By ninjit on 3/6/2008 4:11:20 PM , Rating: 4

Not to be outdone by the likes of Toshiba, Sony today also announced the creation of a Nuclear subsidiary within America, called Sony America Nuclear Energy, or SANE

By using newly developed BLUE (Better, Longer, Uber-Energy) uranium fuel rods, Sony claims to be able to provide more data... err power from any given reactor, as compared to Toshiba's design.

Production of BLUE fuel rods is still plagued by defects, leading to low yields and hence higher costs per shtick.

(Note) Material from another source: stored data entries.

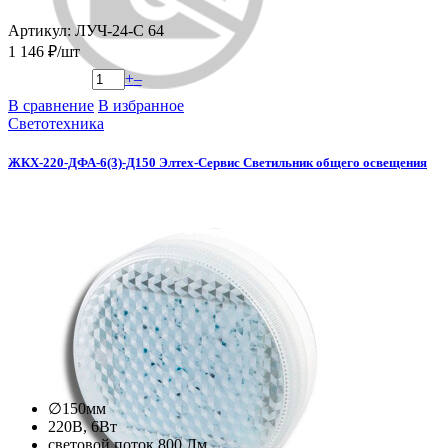
Артикул: ЛУЧ-24-С 64
1 146 ₽/шт
+
–
В сравнение
В избранное
Светотехника
ЖКХ-220-ДФА-6(3)-Д150 Элтех-Сервис Светильник общего освещения
∅150мм
220В, 6Вт
световой поток 800 Лм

However Sony remains committed to their viability, and believes the public will eventually support their efforts as well.

As with all nuclear technologies, the risk of theft and/or terrorism ever looms, to which Sony has several answers:

1. These new BRs (BLUE Reactors) will be disc-shaped, and stacked to mimic regular grain Silos, confounding efforts to locate them.

2. Recently leaked designs also show these BR "discs" plastered with DRM stickers(along with the subtext "Don't Remove Me"), but what this DRM does, and how it will prevent theft of nuclear secrets is still unclear.

Sony chairman, Howard Stringer, has tapped recently retired SCEI chairman, Ken Kutaragi, to head up the new nuclear company, saying:
"With what Ken has done with the Playstation brand, and for Sony as whole, we think he will do wonders in SANE"

In accepting his new position, Ken expressed a desire to work with fellow video-game messiah, Hideo Kojima, on security for SANE:
"I think having Koji's mecha from the MGS series defending our new reactors would be friggin' awesome!"